Learning objectives

  • Implement GAIL: train a discriminator D(s, a) to distinguish state-action pairs from the expert vs from the current policy; use the discriminator output (or log D) as reward for a policy gradient method.
  • Train the policy to maximize the discriminator reward (i.e. to fool the discriminator) while the discriminator tries to tell expert from agent.
  • Test on a simple task (e.g. CartPole or MuJoCo) and compare imitation quality with behavioral cloning.
  • Explain the connection to GANs: the policy is the generator, the discriminator gives the learning signal.
  • Relate GAIL to robot navigation and game AI where we have expert demos and want to match the expert distribution without hand-designed rewards.

Concept and real-world RL

Generative Adversarial Imitation Learning (GAIL) frames imitation as a generative adversarial problem: a discriminator D(s, a) is trained to classify whether (s, a) came from the expert or from the current policy; the policy is trained (via policy gradient) to maximize the reward r(s, a) = log D(s, a) or -log(1 - D(s, a)), i.e. to produce state-action pairs that look like the expert. No explicit reward function is needed—the discriminator provides the learning signal. In robot navigation and game AI, this allows imitating from demonstrations when the true reward is unknown or hard to specify.

Where you see this in practice: GAIL and GAIL-like adversarial imitation; learning from demonstrations without reward engineering.

Illustration (GAIL discriminator): The discriminator distinguishes expert from policy data; its accuracy often stays between 0.6–0.8 when both are learning. The chart below shows policy return and discriminator accuracy.

Exercise: Implement GAIL: train a discriminator to distinguish between state-action pairs from the expert and from the agent. Use the discriminator output as reward for a policy gradient method. Test on a simple task.

Professor’s hints

  • Discriminator: Binary classifier D(s, a) ∈ [0, 1]. Input: (s, a) or concatenation. Label 1 for expert, 0 for agent. Loss: binary cross-entropy. Use a small MLP.
  • Reward for policy: r(s, a) = log D(s, a) (so the policy wants to maximize D). Or use -log(1 - D(s, a)) for stability. In practice, often use log D - log(1 - D) or just reward = log D so that expert-like (s, a) get high reward.
  • Policy update: Collect trajectories with the current policy; label them 0. Expert trajectories label 1. Update discriminator on both. Then run policy gradient (e.g. PPO or TRPO) with reward = f(D(s,a)). Repeat.
  • Stability: Do not update the discriminator to perfection (it would give zero gradient); use a moderate number of D steps per policy step. Optionally use gradient penalty or label smoothing.

Common pitfalls

  • Discriminator too strong: If D quickly distinguishes expert from agent, the reward for the policy becomes near 0 or 1 and the gradient is weak. Use fewer D updates, or reward = log D so the policy always gets a useful gradient when D(s,a) < 1.
  • Mode collapse: The policy might find a small set of (s, a) that fool D instead of covering the full expert distribution. Use enough expert data and consider adding entropy bonus to the policy.
  • Reward scale: log D can be very negative when D is small; scale or clip the reward so policy gradient updates are stable.

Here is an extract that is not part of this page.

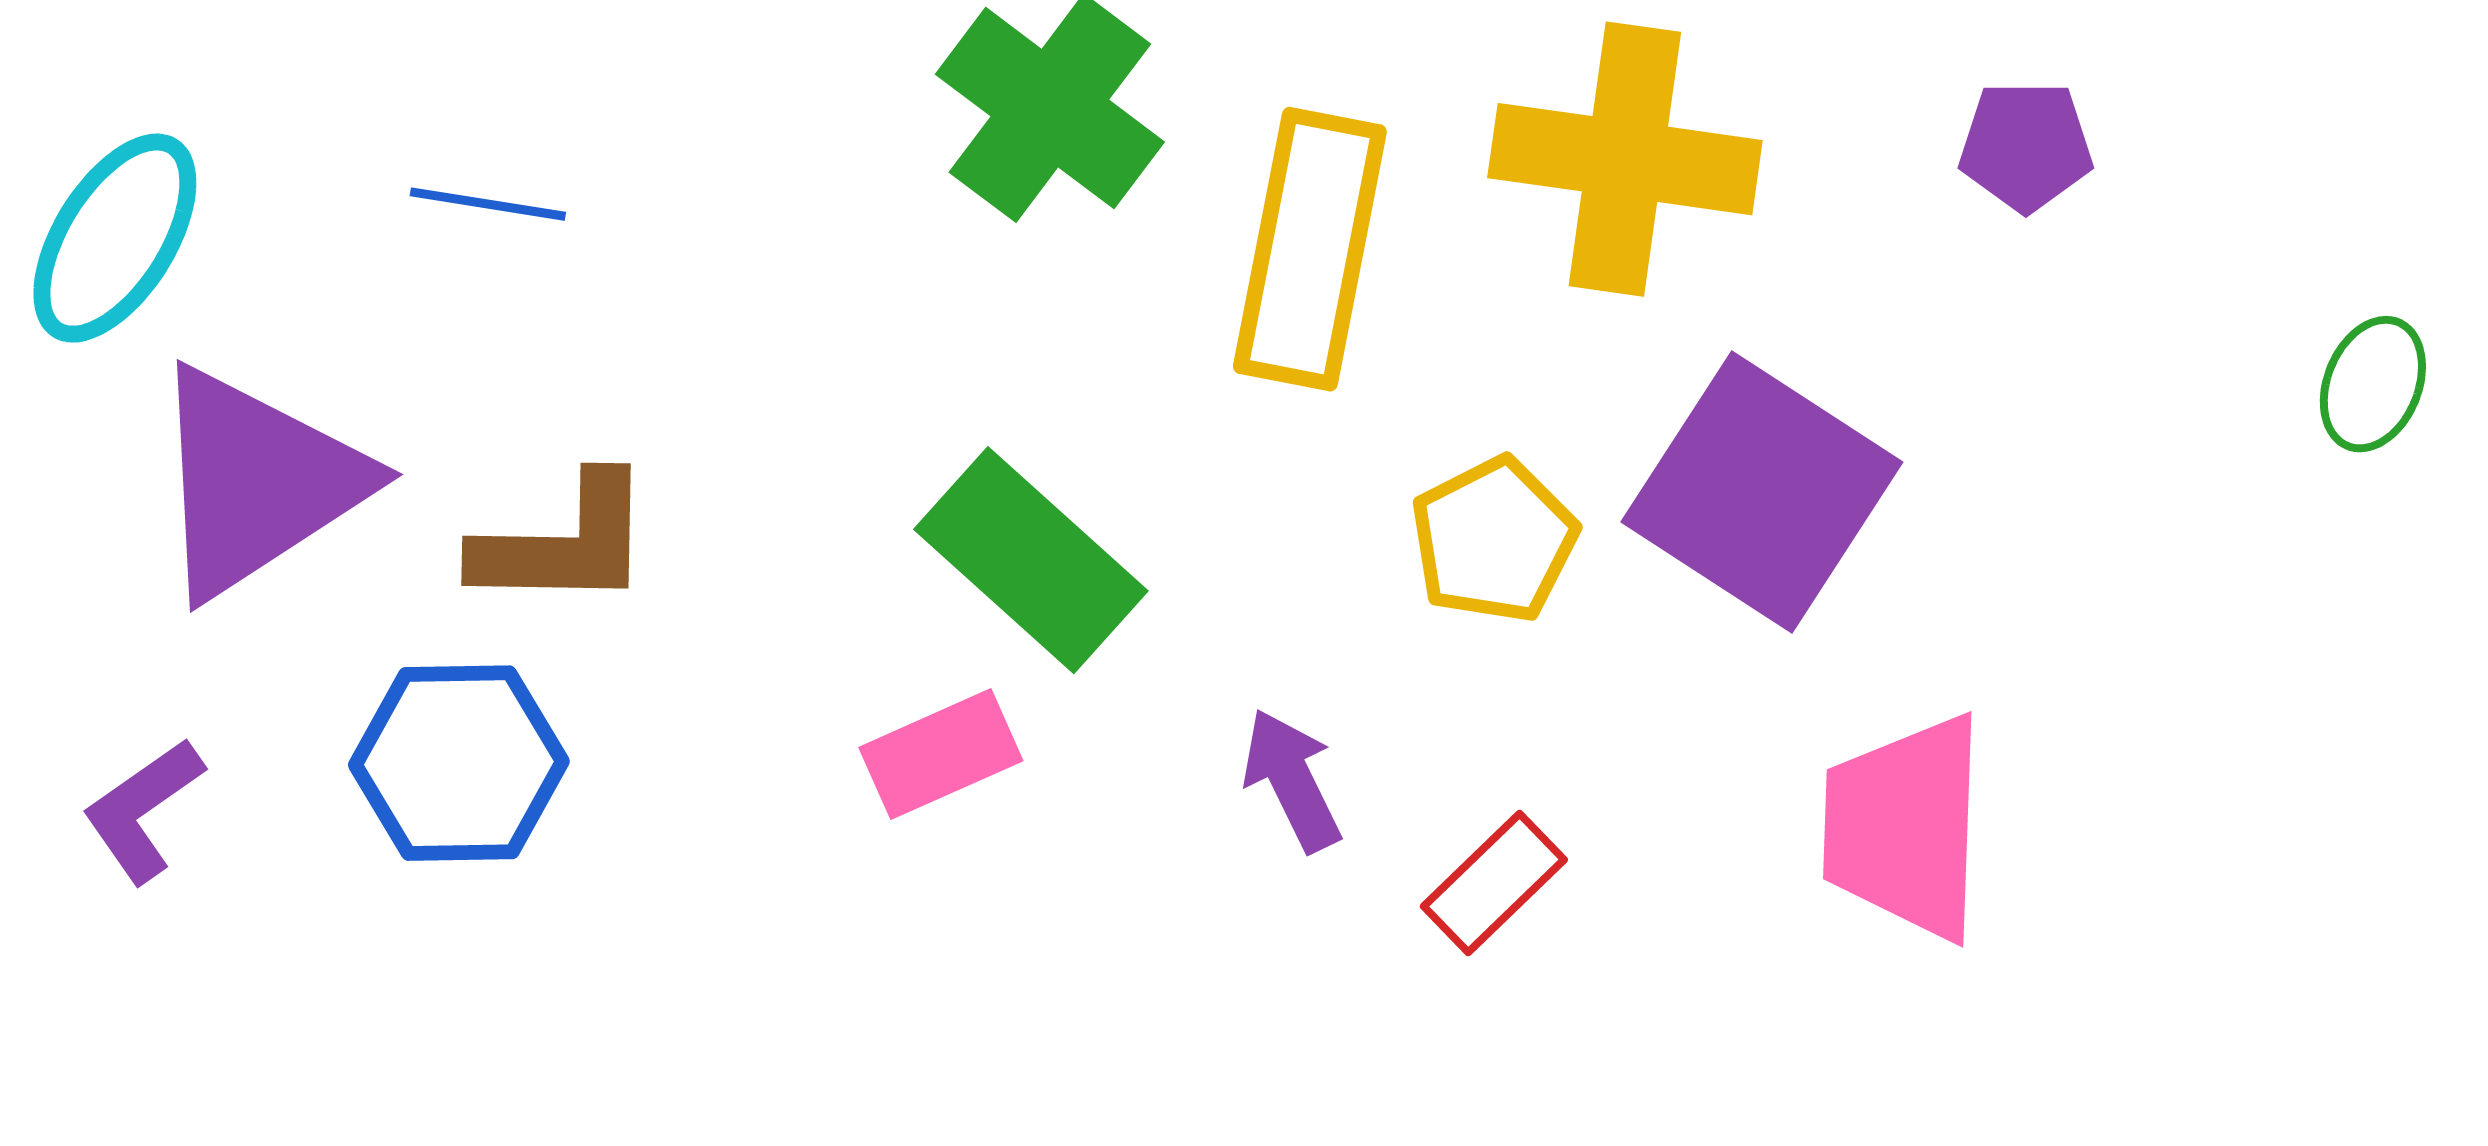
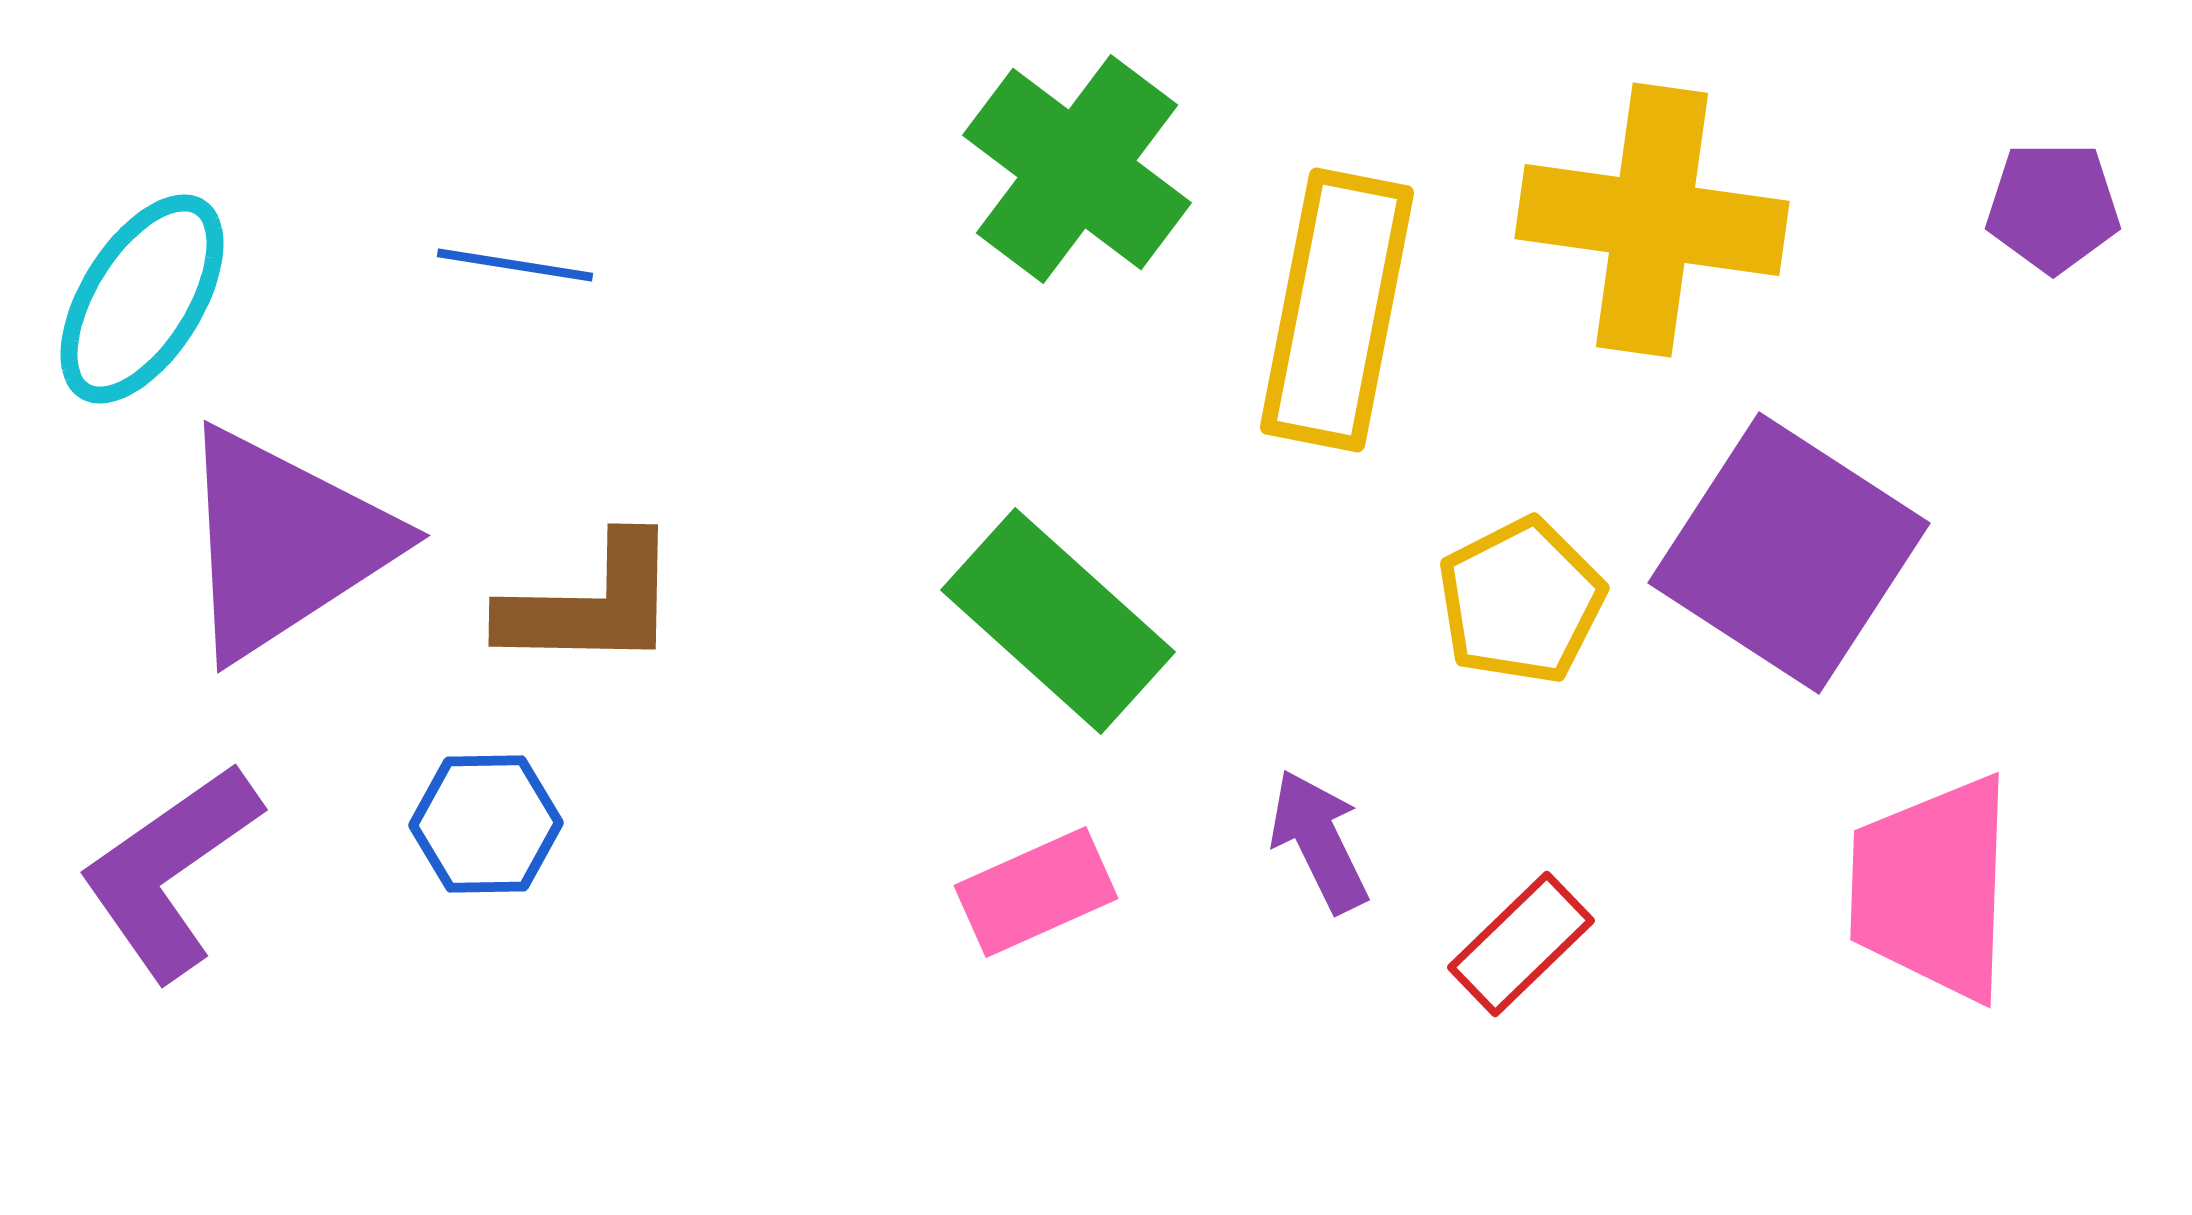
pink rectangle: (941, 754) -> (1036, 892), moved
blue hexagon: (459, 763) -> (486, 824), size x0.7
purple L-shape: (143, 810) -> (170, 871), size x1.5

Worked solution (warm-up: GAIL)Key idea: GAIL: train a discriminator \(D(s,a)\) to distinguish expert (s,a) from policy (s,a). The policy gets reward \(r = -\log D(s,a)\) (or \(\log(1-D)\)) so it tries to fool the discriminator—i.e. match the expert distribution. We do not need to recover an explicit reward; we directly imitate via the discriminator. Use policy gradient (e.g. PPO) with this reward; the discriminator is updated with the binary cross-entropy loss.

Extra practice

  1. Warm-up: Why do we use the discriminator output as the reward for the policy? What does “fooling the discriminator” mean in terms of behavior?
  2. Coding: Implement GAIL on CartPole. Collect 50 expert trajectories from a trained policy. Train a discriminator (MLP, 2 layers) and PPO with reward = log D(s,a). Run for 500 policy iterations. Plot policy return and discriminator accuracy (should stay between 0.6–0.8 if both are learning).
  3. Challenge: Add a gradient penalty to the discriminator (e.g. penalize gradient norm on interpolated expert-agent samples) to improve stability. Compare training curves with and without it.